Er zijn collega-schrijvers wie het lukt om elke dag te schrijven. Ik benijd ze! Het leven haalt me regelmatig in en dan kom ik niet tot schrijven. Naast het werk en mijn opleiding, is er ook een huishouden dat aandacht vraagt, zelfs als je (zoals ik) geen mevrouw Helderder bent. Verder zijn er lopende zaken die geregeld moeten worden. Van de weinige tijd die ik heb voor vrienden en familie wil ik ook niets afhalen, anders blijft er niets meer voor ons over en als ik alles gedaan heb, ben ik soms eenvoudigweg moe.
Schrijven als ik moe ben, lukt me zelden. Dit weekend was zo’n weekend, maar ik had tijd en wilde toch schrijven. Ik besloot om niet aan het boek te werken, maar aan een kortverhaal en dat heb ik gisteren ook gedaan. Vandaag wilde ik verder gaan. Ik opende de tekst en herlas wat ik gisteren had geschreven: ‘De nevel was zwaarder geworden.’ Oké, dat is ‘tell’, dat moet ‘show’ worden. Zulke zinnen zijn wat mij betreft prima in de onderzoekende fase van het verhaal, waarin het me erom gaat om uit te vinden hoe het verhaal loopt, maar hoe fijn zou het zijn als ik automatisch laat zien wat er gebeurt en het niet vertel? Goed, werk voor later dus, niet voor vandaag. Na de volgende zin stond er: ‘De nevel werd dunner.’ Ja, wat wordt hij nou, Marleen? Ik weet wat ik wil, maar het lukt me niet om het op te schrijven. De nevel is belangrijk en vannacht kreeg ik een mooi beeld van wat de nevel moest gaan doen. Als ik het beeld er zo invoeg, wordt de puinhoop alleen maar groter. Ik heb het idee maar onder de tekst gezet, zodat het niet weg is als ik weer ga schrijven.

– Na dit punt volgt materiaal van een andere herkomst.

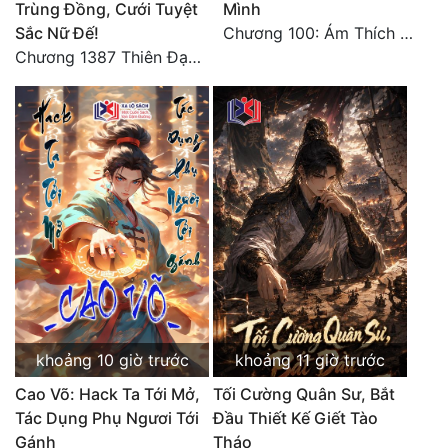
Trùng Đồng, Cưới Tuyệt
Mình
Sắc Nữ Đế!
Chương 100: Ám Thích Trên Vân Sơn
Chương 1387 Thiên Đạo đắc ý
khoảng 10 giờ trước
khoảng 11 giờ trước
Cao Võ: Hack Ta Tới Mở,
Tối Cường Quân Sư, Bắt
Tác Dụng Phụ Ngươi Tới
Đầu Thiết Kế Giết Tào
Gánh
Tháo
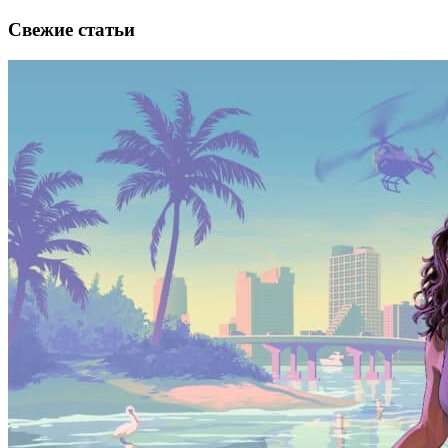
Свежие статьи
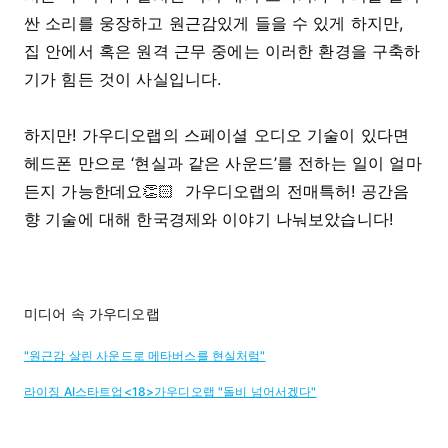
싼 소리를 웅장하고 원근감있게 들을 수 있게 하지만,
집 안에서 혹은 원격 근무 중에는 이러한 환경을 구축하
기가 힘든 것이 사실입니다.
하지만! 가우디오랩의 스페이셜 오디오 기술이 있다면
헤드폰 만으로 ‘현실과 같은 사운드’를 전하는 일이 얼마
든지 가능한데요👏🏻 가우디오랩의 전매특허! 공간음
향 기술에 대해 한국경제와 이야기 나눠보았습니다!
미디어 속 가우디오랩
"원근감 살린 사운드로 메타버스를 현실처럼"
라이징 AI스타트업<18>가우디오랩 "돌비 넘어서겠다"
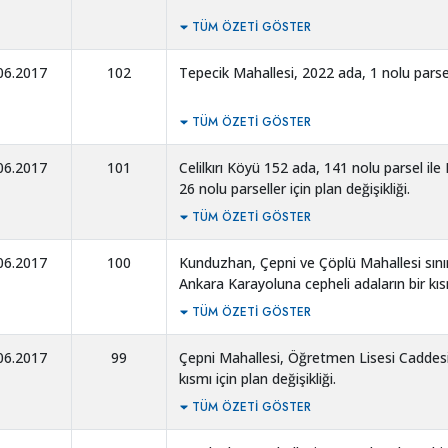
TÜM ÖZETI GÖSTER
06.2017
102
Tepecik Mahallesi, 2022 ada, 1 nolu parsel 
TÜM ÖZETI GÖSTER
06.2017
101
Celilkırı Köyü 152 ada, 141 nolu parsel i
26 nolu parseller için plan değişikliği.
TÜM ÖZETI GÖSTER
06.2017
100
Kunduzhan, Çepni ve Çöplü Mahallesi sınır
Ankara Karayoluna cepheli adaların bir kısm
TÜM ÖZETI GÖSTER
06.2017
99
Çepni Mahallesi, Öğretmen Lisesi Caddesi 
kısmı için plan değişikliği.
TÜM ÖZETI GÖSTER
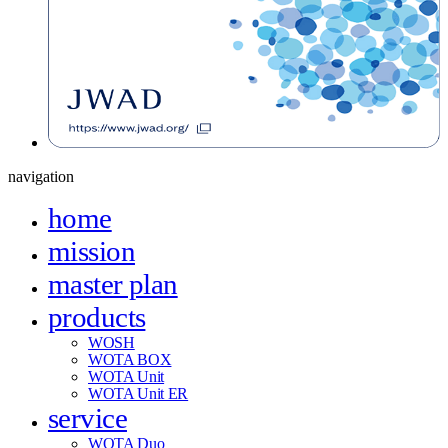
navigation
home
mission
master plan
products
WOSH
WOTA BOX
WOTA Unit
WOTA Unit ER
service
WOTA Duo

Vandaag is het er de dag niet voor. Ik leg me erbij neer. Er zullen weer periodes komen met meer tijd en een helder hoofd. Dan duik ik weer in mijn verhalen en zoek ik tot op de bodem uit hoe ik het hebben wil. Nu kan ik beter met de was verdergaan, daar word ik vast ook blij van. Fris ruikende stapeltjes en een regenboog aan kleuren op hangers in de kast. Ja, dat is prachtig.